Nvidia today formally launched Cambridge-1, a supercomputer dedicated to life sciences research.

Leveraging Nvidia’s SuperPOD architecture, it will have 80 DGX A100s, 20 terabytes/sec InfiniBand and 2 petabytes of NVMe memory. Totalling nearly 400 petaflops AI compute, Cambridge-1 finished 41st on the June 2021 Top500 List, making it the fastest supercomputer based in the UK, and placing 12th overall in the EU.

The new system has been named for University of Cambridge, where the supercomputer will be located and where Francis Crick and James Watson and their colleagues famously worked on solving the structure of DNA.

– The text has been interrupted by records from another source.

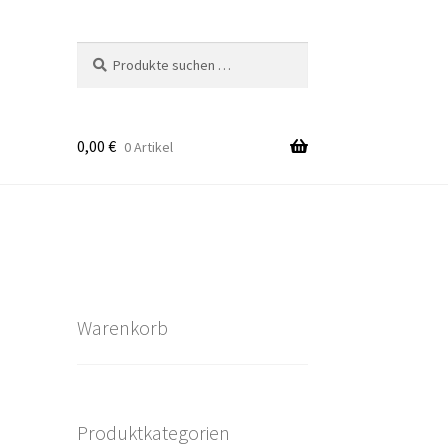
Suchen
Suchen
nach:
0,00
€
0 Artikel
takt
rten
Warenkorb
Produktkategorien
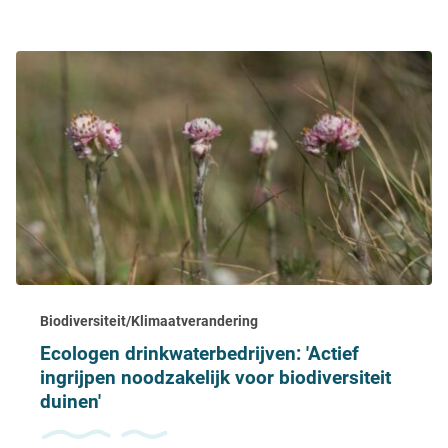
Biodiversiteit/Klimaatverandering
Ecologen drinkwaterbedrijven: 'Actief
ingrijpen noodzakelijk voor biodiversiteit
duinen'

" Jensen Huang, Nvidia’s CEO stated, “Cambridge-1 will empower world-leading researchers in business and academia, with the ability to perform their life’s work on the UK’s most powerful supercomputer, unlocking clues to disease and treatments at a scale and speed previously impossible.

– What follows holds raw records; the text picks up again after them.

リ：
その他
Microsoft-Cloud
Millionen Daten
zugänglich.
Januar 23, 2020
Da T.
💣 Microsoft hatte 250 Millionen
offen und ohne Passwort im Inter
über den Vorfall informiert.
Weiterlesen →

The discoveries developed on Cambridge-1 will take shape in the UK, but the impact will be global, driving ground-breaking research that has the potential to benefit millions around the world.”

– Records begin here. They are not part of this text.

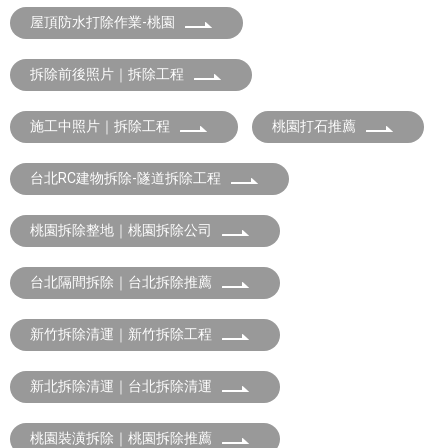
屋頂防水打除作業-桃園
拆除前後照片｜拆除工程
施工中照片｜拆除工程
桃園打石推薦
台北RC建物拆除-隧道拆除工程
桃園拆除整地｜桃園拆除公司
台北隔間拆除｜台北拆除推薦
新竹拆除清運｜新竹拆除工程
新北拆除清運｜台北拆除清運
桃園裝潢拆除｜桃園拆除推薦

Cambridge-1 represents a $100 million investment by US-based computing company Nvidia, with collaboration projects with AstraZeneca, GSK, Guy’s and St Thomas’ NHS Foundation Trust, King’s College London and Oxford Nanopore Technologies. They will endeavour to drive a deeper understanding of brain diseases like dementia, designing new drugs and improving the accuracy of finding disease-causing variations in human genomes.”